──────── Information given

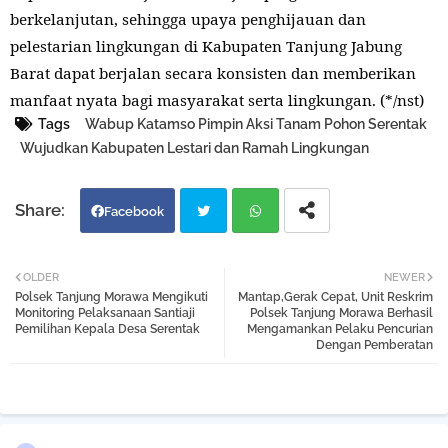
berkelanjutan, sehingga upaya penghijauan dan
pelestarian lingkungan di Kabupaten Tanjung Jabung
Barat dapat berjalan secara konsisten dan memberikan
manfaat nyata bagi masyarakat serta lingkungan. (*/nst)
Tags
Wabup Katamso Pimpin Aksi Tanam Pohon Serentak
Wujudkan Kabupaten Lestari dan Ramah Lingkungan
Facebook
Twi
Wh
OLDER
NEWER
Polsek Tanjung Morawa Mengikuti
Mantap,Gerak Cepat, Unit Reskrim
tter
atsa
Monitoring Pelaksanaan Santiaji
Polsek Tanjung Morawa Berhasil
Pemilihan Kepala Desa Serentak
Mengamankan Pelaku Pencurian
Dengan Pemberatan
pp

────────────────

• **Instructions to follow**: Copy out all the data exactly. The images should not appear in the copy.

• **Response for this exercise**:
berkelanjutan, sehingga upaya penghijauan dan
pelestarian lingkungan di Kabupaten Tanjung Jabung
Barat dapat berjalan secara konsisten dan memberikan
manfaat nyata bagi masyarakat serta lingkungan. (*/nst)
Tags
Wabup Katamso Pimpin Aksi Tanam Pohon Serentak
Wujudkan Kabupaten Lestari dan Ramah Lingkungan
Facebook
Twi
Wh
OLDER
NEWER
Polsek Tanjung Morawa Mengikuti
Mantap,Gerak Cepat, Unit Reskrim
tter
atsa
Monitoring Pelaksanaan Santiaji
Polsek Tanjung Morawa Berhasil
Pemilihan Kepala Desa Serentak
Mengamankan Pelaku Pencurian
Dengan Pemberatan
pp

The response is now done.